Hoje
foi dia de arrumar o quarto. Tava uma bagunça feia, você nem imagina. Ou
imagina, não sei. Esse é o tipo de tarefa que todas as pessoas do mundo devem
detestar. Às vezes é na desordem que nos encontramos, no meio de papéis,
livros, roupas e coisas que a gente nem imaginava que ainda existiam, coisas
que já deveriam ter sido jogadas no lixo faz tempo, como aquele rascunho de
poema que ficou parado lá pelo terceiro verso ou uma caneta sem tinta que agora
só serve de enfeite.

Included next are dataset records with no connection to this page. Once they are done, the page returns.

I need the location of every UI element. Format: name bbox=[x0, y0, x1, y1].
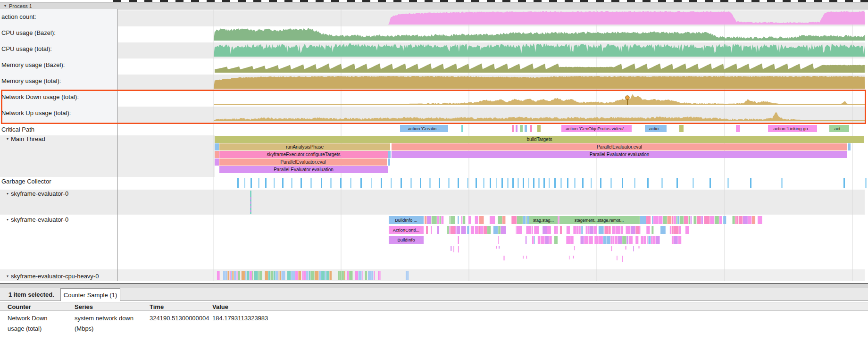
details-tab-bar bbox=[0, 288, 868, 301]
svg-text:stagement...stage.remot...: stagement...stage.remot... bbox=[575, 218, 624, 223]
skyframe-evaluator-0-track-1[interactable] bbox=[250, 191, 251, 214]
svg-text:stag.stag...: stag.stag... bbox=[533, 218, 554, 223]
main-thread-track[interactable]: buildTargetsrunAnalysisPhaseParallelEval… bbox=[215, 136, 864, 173]
timeline-canvas[interactable]: action 'Creatin...action 'GenObjcProtos … bbox=[0, 0, 868, 281]
svg-text:Parallel Evaluator evaluation: Parallel Evaluator evaluation bbox=[274, 167, 334, 172]
critical-path-track[interactable]: action 'Creatin...action 'GenObjcProtos … bbox=[400, 125, 849, 132]
svg-text:action 'GenObjcProtos video/..: action 'GenObjcProtos video/... bbox=[566, 126, 627, 131]
dense-slices-cpu-heavy-2[interactable] bbox=[338, 271, 375, 280]
dense-slices-eval2-drips1[interactable] bbox=[451, 246, 639, 252]
counter-chart-action-count[interactable] bbox=[215, 11, 865, 25]
cell-value: 184.1793113323983 bbox=[212, 313, 335, 334]
col-header-value: Value bbox=[212, 303, 335, 310]
col-header-counter: Counter bbox=[8, 303, 75, 310]
col-header-time: Time bbox=[150, 303, 212, 310]
svg-text:skyframeExecutor.configureTarg: skyframeExecutor.configureTargets bbox=[267, 152, 340, 157]
dense-slices-cpu-heavy-4[interactable] bbox=[406, 271, 409, 280]
svg-text:BuildInfo ...: BuildInfo ... bbox=[395, 217, 417, 223]
cell-series: system network down (Mbps) bbox=[75, 313, 150, 334]
counter-chart-cpu-total[interactable] bbox=[214, 43, 865, 57]
dense-slices-eval2-rowB[interactable] bbox=[426, 226, 689, 234]
svg-text:Parallel Evaluator evaluation: Parallel Evaluator evaluation bbox=[590, 152, 650, 157]
counter-table-header: Counter Series Time Value bbox=[0, 302, 868, 311]
counter-chart-cpu-bazel[interactable] bbox=[214, 28, 865, 41]
dense-slices-eval2-drips2[interactable] bbox=[503, 256, 623, 262]
panel-splitter-handle[interactable] bbox=[0, 284, 868, 288]
dense-slices-cpu-heavy-1[interactable] bbox=[217, 271, 332, 280]
dense-slices-cpu-heavy-3[interactable] bbox=[378, 271, 381, 280]
counter-chart-net-down[interactable] bbox=[214, 94, 865, 105]
svg-text:ActionConti...: ActionConti... bbox=[393, 227, 420, 233]
svg-text:runAnalysisPhase: runAnalysisPhase bbox=[286, 144, 324, 150]
dense-slices-eval2-rowC-sparse[interactable] bbox=[458, 236, 526, 244]
dense-slices-eval2-rowC[interactable] bbox=[532, 236, 681, 244]
selection-summary: 1 item selected. bbox=[8, 291, 54, 298]
svg-text:ParallelEvaluator.eval: ParallelEvaluator.eval bbox=[280, 159, 326, 165]
counter-chart-mem-bazel[interactable] bbox=[215, 63, 865, 73]
counter-table-row[interactable]: Network Down usage (total) system networ… bbox=[0, 313, 526, 334]
garbage-collector-track[interactable] bbox=[237, 178, 867, 188]
svg-text:actio...: actio... bbox=[649, 126, 662, 131]
svg-text:buildTargets: buildTargets bbox=[527, 137, 552, 142]
cell-time: 324190.51300000004 bbox=[150, 313, 212, 334]
counter-chart-net-up[interactable] bbox=[214, 112, 865, 121]
cell-counter: Network Down usage (total) bbox=[8, 313, 75, 334]
svg-text:action 'Creatin...: action 'Creatin... bbox=[408, 126, 440, 131]
svg-text:BuildInfo: BuildInfo bbox=[398, 237, 415, 242]
col-header-series: Series bbox=[75, 303, 150, 310]
counter-chart-mem-total[interactable] bbox=[214, 76, 865, 89]
svg-text:act...: act... bbox=[835, 126, 844, 131]
svg-text:ParallelEvaluator.eval: ParallelEvaluator.eval bbox=[597, 144, 642, 150]
svg-text:action 'Linking go...: action 'Linking go... bbox=[773, 126, 811, 131]
tab-counter-sample[interactable]: Counter Sample (1) bbox=[60, 288, 120, 301]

Os perfeccionistas que me perdoem, mas eu gosto mesmo é da
confusão.
O
engraçado é que acabei encontrando uma caixinha velha repleta de cartas e
documentos secretos da minha infância, coisas que eu escondia debaixo da cama
na esperança de que ninguém nunca encontrasse. Documentos sigilosos, como
aquele depoimento que nunca foi lido pelo destinatário. Cartas de amor e poemas
abstratos, rimando amor com calor, paixão com ilusão e outros pequenos
experimentos literários. Encontrei uma cápsula do tempo! Meus sentimentos mais
profundos, esquecidos numa caixinha empoeirada.
E
como eu era apaixonado naquela época! Quem escreveu aquelas cartas estava
morrendo de amores, dá para ver isso nas linhas tortas, nas palavras doces e na
completa falta de medo de dizer a verdade. “Eu
te amo” repetidas vezes. Juro que amei, mas até então não me lembrava. Foi
preciso reler para redescobrir o significado do amor. De repente a tarefa de
arrumar o quarto pareceu um pouco menos inconveniente.
Talvez
seja preciso arrumar também o coração, ver se tudo continua funcionando. Afinal
de contas, guardamos muitas coisas que são exatamente como aquela caneta sem
tinta, só servem de enfeite. Mas outras – essas sim, importantes – devem ser
tiradas de dentro da caixinha empoeirada e colocadas em um lugar de fácil
acesso, para que sempre lembremos de quem verdadeiramente somos.